• Task: Print what the records say exactly, and omit the pictures.

[Material for this task Boundary: Start]

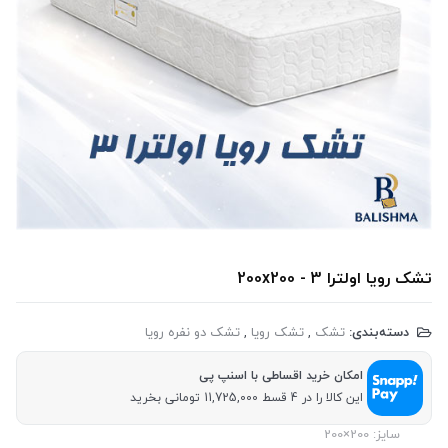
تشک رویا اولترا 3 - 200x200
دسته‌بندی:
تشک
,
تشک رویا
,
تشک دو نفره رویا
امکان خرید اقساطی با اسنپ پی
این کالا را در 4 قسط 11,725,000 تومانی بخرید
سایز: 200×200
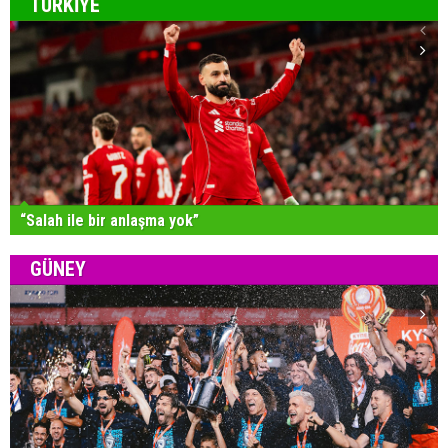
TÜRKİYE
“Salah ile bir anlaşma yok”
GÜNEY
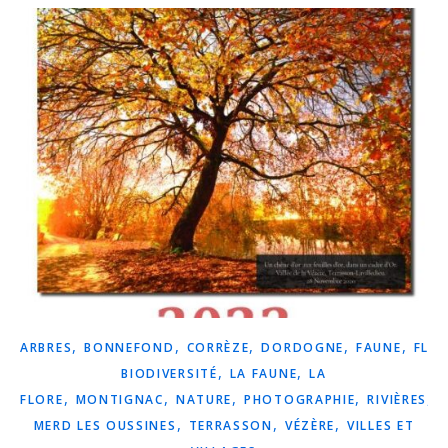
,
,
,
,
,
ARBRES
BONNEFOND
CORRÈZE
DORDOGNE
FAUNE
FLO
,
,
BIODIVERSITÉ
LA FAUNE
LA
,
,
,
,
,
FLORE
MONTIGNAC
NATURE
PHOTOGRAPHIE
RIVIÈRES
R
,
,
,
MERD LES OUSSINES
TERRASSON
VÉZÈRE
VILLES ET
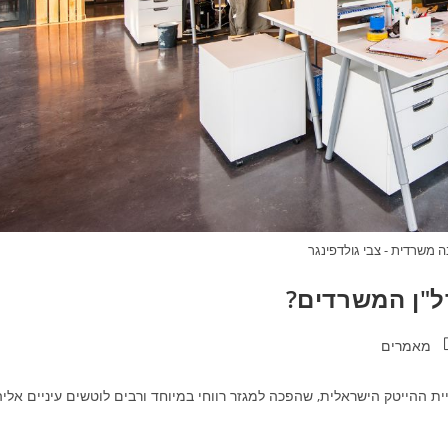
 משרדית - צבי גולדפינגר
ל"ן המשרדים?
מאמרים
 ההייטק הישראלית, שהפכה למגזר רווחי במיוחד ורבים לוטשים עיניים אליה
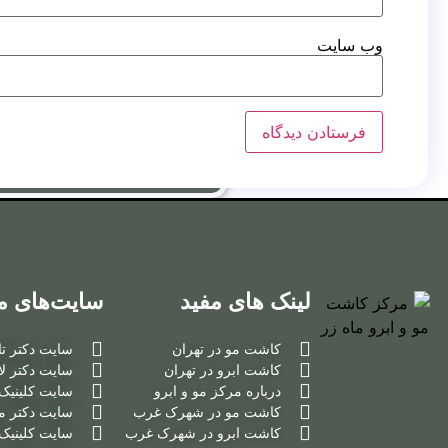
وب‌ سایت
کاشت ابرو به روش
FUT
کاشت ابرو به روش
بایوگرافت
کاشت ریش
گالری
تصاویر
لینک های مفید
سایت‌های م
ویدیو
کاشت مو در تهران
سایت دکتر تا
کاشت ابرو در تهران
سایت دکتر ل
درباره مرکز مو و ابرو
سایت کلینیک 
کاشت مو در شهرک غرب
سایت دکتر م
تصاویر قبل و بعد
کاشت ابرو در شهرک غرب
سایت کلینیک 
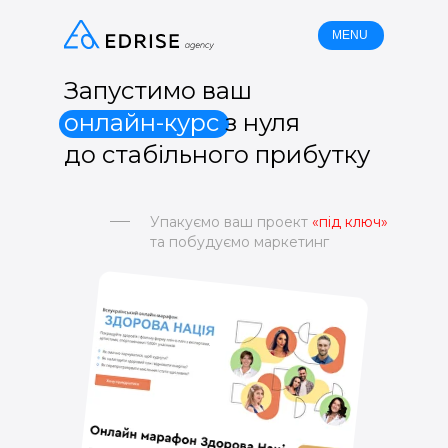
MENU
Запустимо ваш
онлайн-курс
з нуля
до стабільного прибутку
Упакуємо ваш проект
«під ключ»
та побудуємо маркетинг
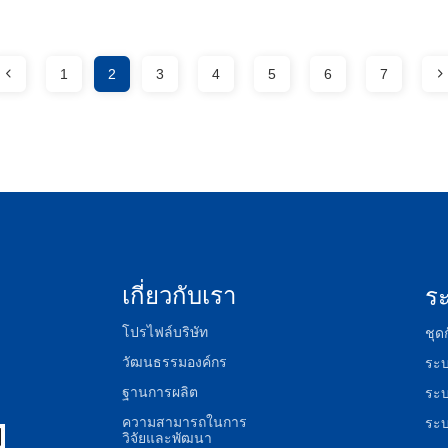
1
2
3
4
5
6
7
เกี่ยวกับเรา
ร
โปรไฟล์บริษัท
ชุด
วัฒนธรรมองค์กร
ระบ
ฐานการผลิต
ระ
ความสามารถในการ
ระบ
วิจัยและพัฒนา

[Material for this task Boundary: End]

• Your response:
تشک رویا اولترا 3 - 200x200
دسته‌بندی:
تشک
,
تشک رویا
,
تشک دو نفره رویا
امکان خرید اقساطی با اسنپ پی
این کالا را در 4 قسط 11,725,000 تومانی بخرید
سایز: 200×200
TÜRKİYE
“Salah ile bir anlaşma yok”
GÜNEY
,
,
,
,
,
ARBRES
BONNEFOND
CORRÈZE
DORDOGNE
FAUNE
FLO
,
,
BIODIVERSITÉ
LA FAUNE
LA
,
,
,
,
,
FLORE
MONTIGNAC
NATURE
PHOTOGRAPHIE
RIVIÈRES
R
,
,
,
MERD LES OUSSINES
TERRASSON
VÉZÈRE
VILLES ET
 משרדית - צבי גולדפינגר
ל"ן המשרדים?
מאמרים
 ההייטק הישראלית, שהפכה למגזר רווחי במיוחד ורבים לוטשים עיניים אליה
وب‌ سایت
کاشت ابرو به روش
FUT
کاشت ابرو به روش
بایوگرافت
کاشت ریش
گالری
تصاویر
لینک های مفید
سایت‌های م
ویدیو
کاشت مو در تهران
سایت دکتر تا
کاشت ابرو در تهران
سایت دکتر ل
درباره مرکز مو و ابرو
سایت کلینیک 
کاشت مو در شهرک غرب
سایت دکتر م
تصاویر قبل و بعد
کاشت ابرو در شهرک غرب
سایت کلینیک 
MENU
Запустимо ваш
онлайн-курс
з нуля
до стабільного прибутку
Упакуємо ваш проект
«під ключ»
та побудуємо маркетинг
1
2
3
4
5
6
7
เกี่ยวกับเรา
ร
โปรไฟล์บริษัท
ชุด
วัฒนธรรมองค์กร
ระบ
ฐานการผลิต
ระ
ความสามารถในการ
ระบ
วิจัยและพัฒนา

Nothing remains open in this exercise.